For the sixth example, instead of just one reference parameter, we have two reference parameters. The compiler has no idea how the reference in the output relates to that of the input. The two references in the output can come from the first, the second, or both.

fn example_6(x: &Vec<i32>, y: &Vec<i32>) -> (&i32, &i32) {
  (&x[0], &y[0])
}

In our implementation, the first element of the tuple comes from the first parameter, while the second element of the tuple comes from the second parameter. To specify this in lifetimes, since we are dealing with two different lifetimes, we add two lifetimes labels to the function, and the lifetime we give to the first parameter, we give to the first element of the tuple, and we do that for the second parameter and second tuple.

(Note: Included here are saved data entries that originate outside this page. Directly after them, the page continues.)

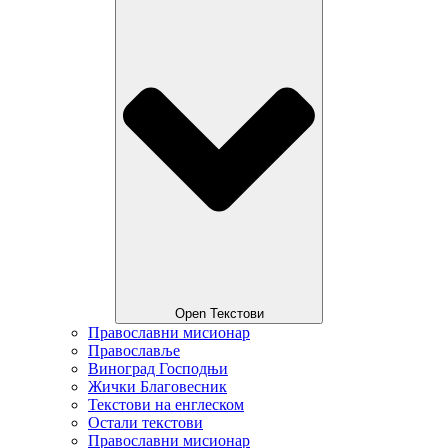
Open Текстови
Православни мисионар
Православље
Виноград Господњи
Жички Благовесник
Текстови на енглеском
Остали текстови
Православни мисионар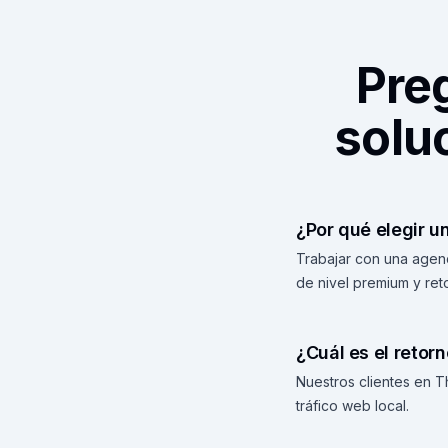
Pre
solu
¿Por qué elegir 
Trabajar con una agen
de nivel premium y re
¿Cuál es el retor
Nuestros clientes en 
tráfico web local.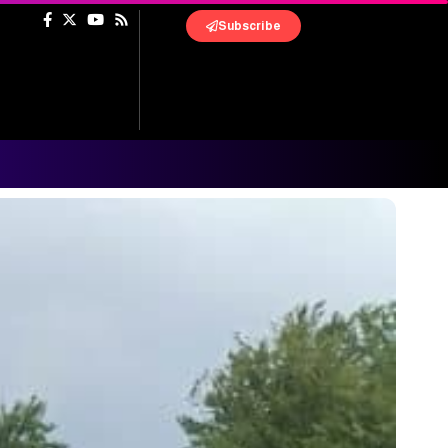
Subscribe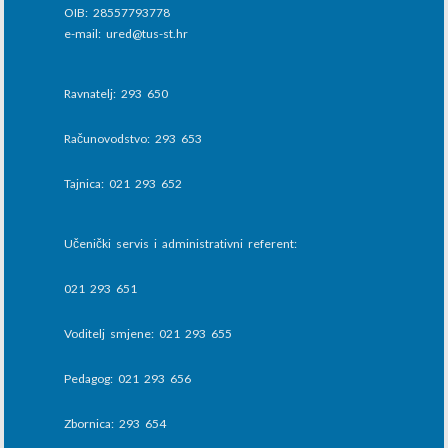
OIB: 28557793778
e-mail: ured@tus-st.hr
Ravnatelj: 293 650
Računovodstvo: 293 653
Tajnica: 021 293 652
Učenički servis i administrativni referent:
021 293 651
Voditelj smjene: 021 293 655
Pedagog: 021 293 656
Zbornica: 293 654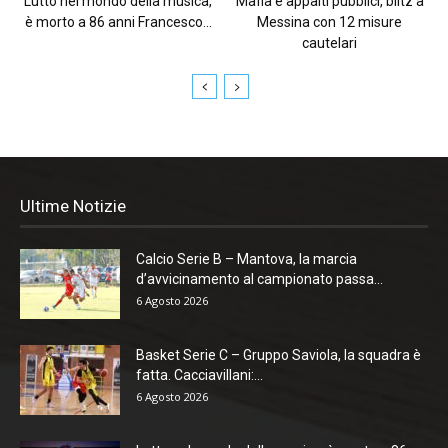
Lutto nel mondo della musica,
Mafia e appalti pubblici, blitz a
è morto a 86 anni Francesco...
Messina con 12 misure
cautelari
Ultime Notizie
Calcio Serie B – Mantova, la marcia
d’avvicinamento al campionato passa...
6 Agosto 2026
Basket Serie C – Gruppo Saviola, la squadra è
fatta. Cacciavillani:...
6 Agosto 2026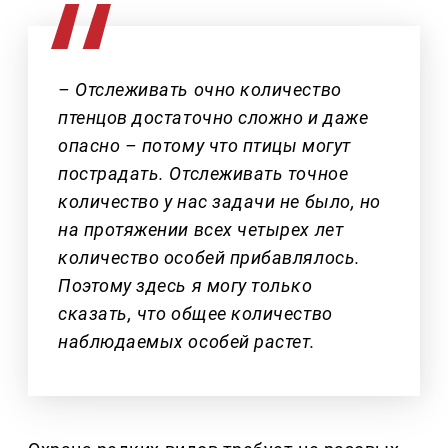
– Отслеживать очно количество
птенцов достаточно сложно и даже
опасно – потому что птицы могут
пострадать. Отслеживать точное
количество у нас задачи не было, но
на протяжении всех четырех лет
количество особей прибавлялось.
Поэтому здесь я могу только
сказать, что общее количество
наблюдаемых особей растет.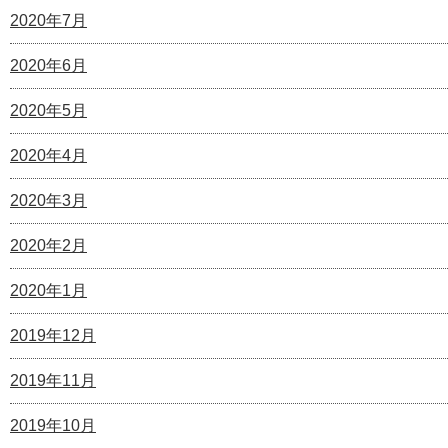
2020年7月
2020年6月
2020年5月
2020年4月
2020年3月
2020年2月
2020年1月
2019年12月
2019年11月
2019年10月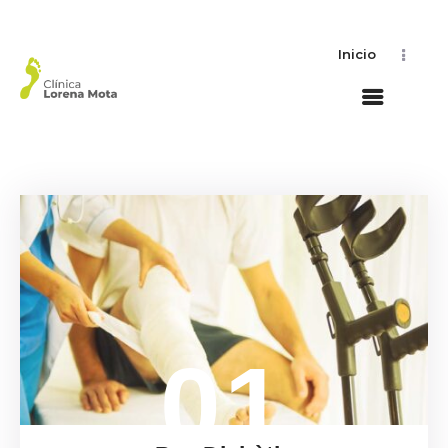
Inicio
01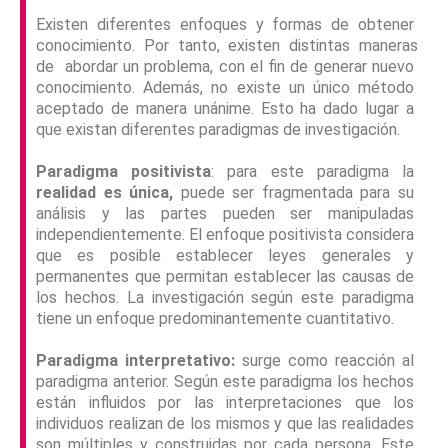
Existen diferentes enfoques y formas de obtener
conocimiento. Por tanto, existen distintas maneras
de abordar un problema, con el fin de generar nuevo
conocimiento. Además, no existe un único método
aceptado de manera unánime. Esto ha dado lugar a
que existan diferentes paradigmas de investigación.
Paradigma positivista
: para este paradigma la
realidad es única,
puede ser fragmentada para su
análisis y las partes pueden ser manipuladas
independientemente. El enfoque positivista considera
que es posible establecer leyes generales y
permanentes que permitan establecer las causas de
los hechos. La investigación según este paradigma
tiene un enfoque predominantemente cuantitativo.
Paradigma interpretativo:
surge como reacción al
paradigma anterior. Según este paradigma los hechos
están influidos por las interpretaciones que los
individuos realizan de los mismos y que las realidades
son múltiples y construidas por cada persona. Este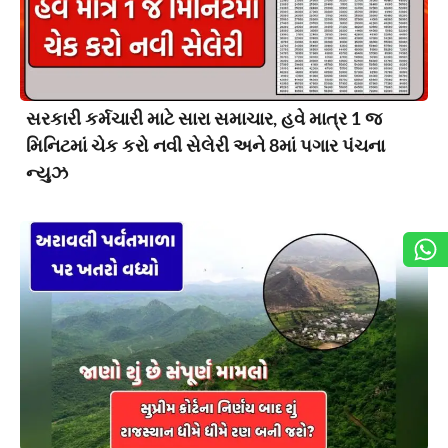
સરકારી કર્મચારી માટે સારા સમાચાર, હવે માત્ર 1 જ
મિનિટમાં ચેક કરો નવી સેલેરી અને 8માં પગાર પંચના
ન્યુઝ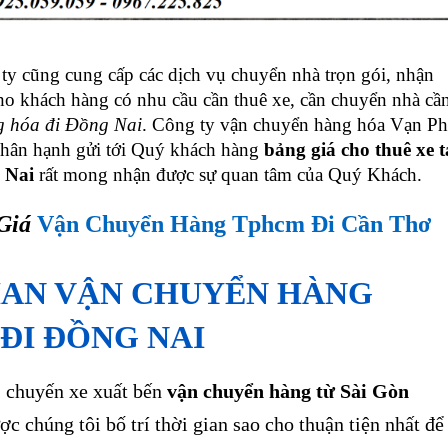
y cũng cung cấp các dịch vụ chuyển nhà trọn gói, nhận
ho khách hàng có nhu cầu cần thuê xe, cần chuyển nhà cầ
g hóa đi
Đồng Nai
. Công ty vận chuyển hàng hóa Vạn P
 hân hạnh gửi tới Quý khách hàng
bảng giá cho thuê xe t
 Nai
rất mong nhận được sự quan tâm của Quý Khách.
 Giá
Vận Chuyển Hàng Tphcm Đi Cần Thơ
IAN VẬN CHUYỂN HÀNG
ĐI ĐỒNG NAI
 chuyến xe xuất bến
vận chuyển hàng từ Sài Gòn
c chúng tôi bố trí thời gian sao cho thuận tiện nhất để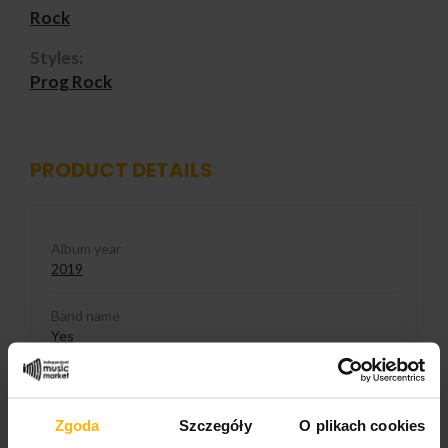
Rock
Styles:
Prog Rock
PRODUCT DETAILS
Album year
2019
Band name
Yes
Released
2026
Zgoda
Szczegóły
O plikach cookies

fn example_6<'a, 'b>(x: &'a Vec<i32>, y: &'b Vec<i32>) -> (&'a i32, &'b i32) {
  (&x[0], &y[0])
}

Static Lifetimes

The next lifetime to talk about is the static lifetime. This is a lifetime of a variable that can live for the entire duration of the program. All string and byte literals have a static lifetime since they are stored in the program's binary which is always available.

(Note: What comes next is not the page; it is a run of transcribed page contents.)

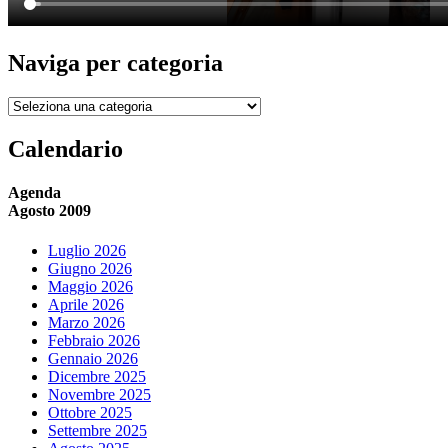
Naviga per categoria
Naviga
per
categoria
Calendario
Agenda
Agosto 2009
Luglio 2026
Giugno 2026
Maggio 2026
Aprile 2026
Marzo 2026
Febbraio 2026
Gennaio 2026
Dicembre 2025
Novembre 2025
Ottobre 2025
Settembre 2025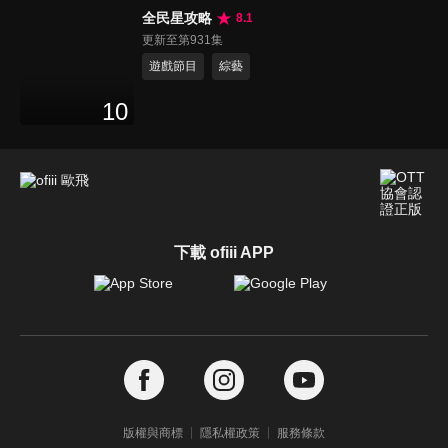
全民星攻略
8.1
更新至第931集
遊戲節目
綜藝
10
下載 ofiii APP
版權與商標
隱私權政策
服務條款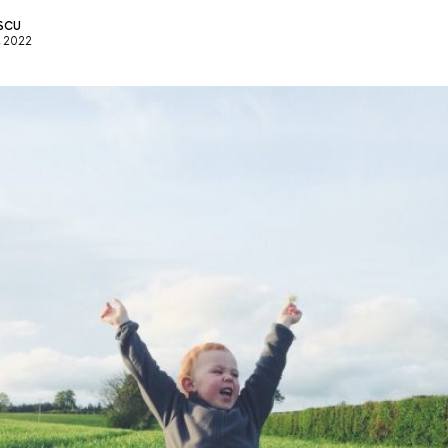
ESCU
, 2022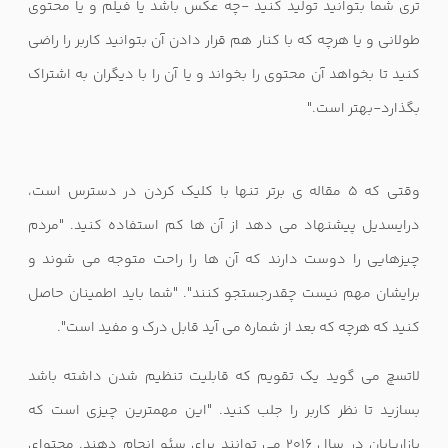
تری شما بتوانید تولید کنید -چه عکس باشد یا فیلم و یا محتوی
طولانی و یا هرچه که با کنار هم قرار دادن آن بتوانید کاربر را راضی
کنید تا بخواهد آن محتوی را بخواند و یا آن را با دیگران به اشتراک
بگذارد-بهتر است."
وقتی که 5 مقاله ی برتر تنها با کلیک کردن در دسترس است،
درایسدیل پیشنهاد می دهد از آن ها کم استفاده کنید. "مردم
چیزهایی را دوست دارند که آن ها را راحت متوجه می شوند و
برایشان مهم نیست چقدرجستجو کنند". "شما باید اطمینان حاصل
کنید که هرچه که بعد از شماره می آید قابل درک و مفید است".
لاتسچ می گوید یک تقویم که قابلیت تنظیم شدن داشته باشد
بسازید تا نظر کاربر را جلب کنید.
"این مهمترین چیزی است که
بازاریابان در سال 2016 می توانند برای سئو انجام دهند. محتوای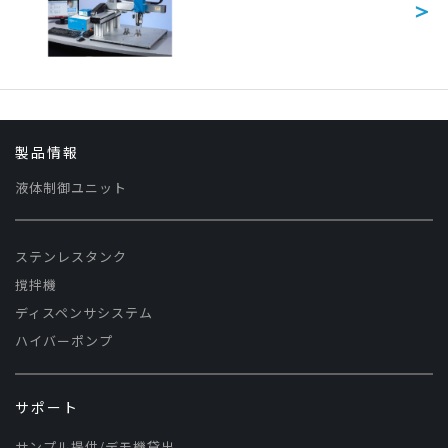
＞
製品情報
液体制御ユニット
ステンレスタンク
撹拌機
ディスペンサシステム
ハイバーポンプ
サポート
サンプル提供/デモ機貸出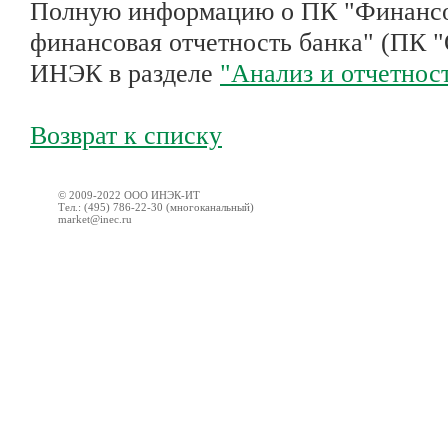
Полную информацию о ПК "Финансо
финансовая отчетность банка" (ПК 
ИНЭК в разделе
"Анализ и отчетнос
Возврат к списку
© 2009-2022 ООО ИНЭК-ИТ
Тел.: (495) 786-22-30 (многоканальный)
market@inec.ru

Unlike our first example, this program compiles since the return value of this function can live as long as the program, we just have to specify that the lifetime of the return value is static using the static lifetime.

fn example_static() -> &'static str {
  let x = "hello";

  x
}

Specifying Lifetimes in a Struct

To use a reference in a struct that isn’t a static lifetime, we have to specify the lifetimes used in the struct in an angle bracket as well.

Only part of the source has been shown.